I Built a Real-Time Stock Price Tracker with Django, Redis and WebSockets

Source: Dev.to

I wanted to have a niche in backend engineering and was drawn to real‑time systems. I wanted to understand how real‑time systems actually work under the hood—not just use them, but build one myself. So I built a stock‑price tracker that:

• fetches live prices every 60 seconds,
• calculates SMAs,
• detects crossover alerts, and
• pushes everything to connected clients over WebSocket.

Below is what I learned.

What it does (every 60 seconds)

• Fetches live prices for 15 stocks from the Finnhub API.
• Saves them to PostgreSQL.
• Caches the last 5 prices per stock in Redis.
• Calculates a 5‑period SMA from the cache.
• Detects bullish/bearish crossover alerts.
• Broadcasts everything to connected WebSocket clients in a single message.

The stack

• Django + DRF – API layer.
• Celery + Celery Beat – task scheduling.
• Redis – caching and Channels backend.
• Django Channels – WebSocket support.
• Uvicorn – ASGI server.
• Finnhub API – market data.
• SQLite – used for the demo DB (I had issues with PostgreSQL on my Mac).

The part that clicked for me

Redis can be used for many things. While I’d used it before as a Celery broker, this project showed me its broader capabilities—especially as a rolling‑window data store.

Three jobs for a single Redis instance

Seeing one service serve three completely different purposes was a light‑bulb moment.

How the caching works

Each stock has a Redis List that holds its last 5 prices. On every update we run two commands:

RPUSH stock:AAPL:prices 255.78   # add new price to the end
LTRIM stock:AAPL:prices -5 -1   # keep only the newest 5 items

The list never grows beyond five items; the oldest price falls off automatically.

I also used Redis pipelines to batch these commands. Instead of 15 round‑trips (one per stock), I queue all commands and execute them in a single round‑trip—turning 60 trips into just 2.

How the SMA and alerts work

Once five prices are cached, the SMA is a simple average:

sma = sum(last_5_prices) / 5

Crossover detection

# Bullish: price was below SMA, now above
if previous_price < previous_sma and current_price > current_sma:
    alert = "bullish"

# Bearish: price was above SMA, now below
if previous_price > previous_sma and current_price < current_sma:
    alert = "bearish"

We need the previous values to detect a crossing, which is why caching the SMA matters.

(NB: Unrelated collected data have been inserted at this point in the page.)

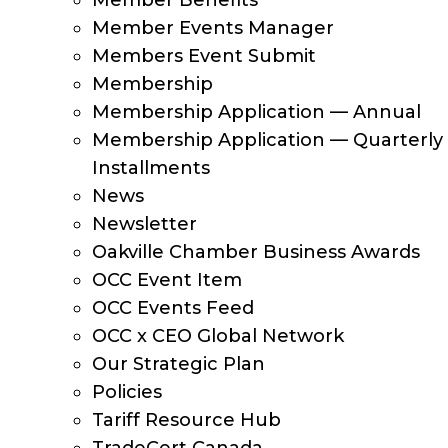
Member Benefits
Member Events Manager
Members Event Submit
Membership
Membership Application — Annual
Membership Application — Quarterly
Installments
News
Newsletter
Oakville Chamber Business Awards
OCC Event Item
OCC Events Feed
OCC x CEO Global Network
Our Strategic Plan
Policies
Tariff Resource Hub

How real‑time broadcasting works

The trickiest part was connecting a background Celery task to a WebSocket client. The answer is the Channel Layer:

Celery task finishes processing
        ↓
Publishes message to Channel Layer (Redis)
        ↓
Django Channels picks it up
        ↓
Pushes to all connected WebSocket clients

Redis acts as the bridge between the two processes.

Example WebSocket payload

{
  "type": "stock_update",
  "timestamp": "2026-02-14T21:38:22+00:00",
  "stocks": [
    { "ticker": "AAPL", "price": 255.78, "sma": 254.32, "alert": null },
    { "ticker": "MSFT", "price": 401.32, "sma": 399.80, "alert": "bullish" },
    { "ticker": "TSLA", "price": 417.44, "sma": 419.10, "alert": "bearish" }
  ]
}

All 15 stocks are sent in one message, every 60 seconds, automatically.

Running two servers in development

manage.py runserver is a WSGI server, which only handles request/response cycles. WebSockets need a persistent connection, so an ASGI server is required.

# DRF browsable API (WSGI)
python manage.py runserver        # → http://localhost:8000

# WebSocket server (ASGI)
uvicorn core.asgi:application --port 8001   # → ws://localhost:8001

REST endpoints live on port 8000, WebSocket connections on port 8001.

What I actually learned

Going in I knew Django and had used Redis a little. Coming out I understand:

• How background task scheduling works with Celery Beat.
• How Redis Lists are perfect for rolling windows of data.
• Why Redis pipelines matter for batching commands.
• The difference between WSGI and ASGI.
• How Django Channels uses a Channel Layer to bridge async and sync code.
• How to structure a real‑time data pipeline end‑to‑end.

Building this made real‑time systems far less mysterious. It’s not magic—it’s just a producer, a channel, and a consumer.

Source code

• GitHub: Stock-Price-Tracker-API
• Stock Price Tracker API

Future plans

• Simple frontend to show how it works
• Ensure API calls are not made when the market is closed (automatically)
• Migrate database to PostgreSQL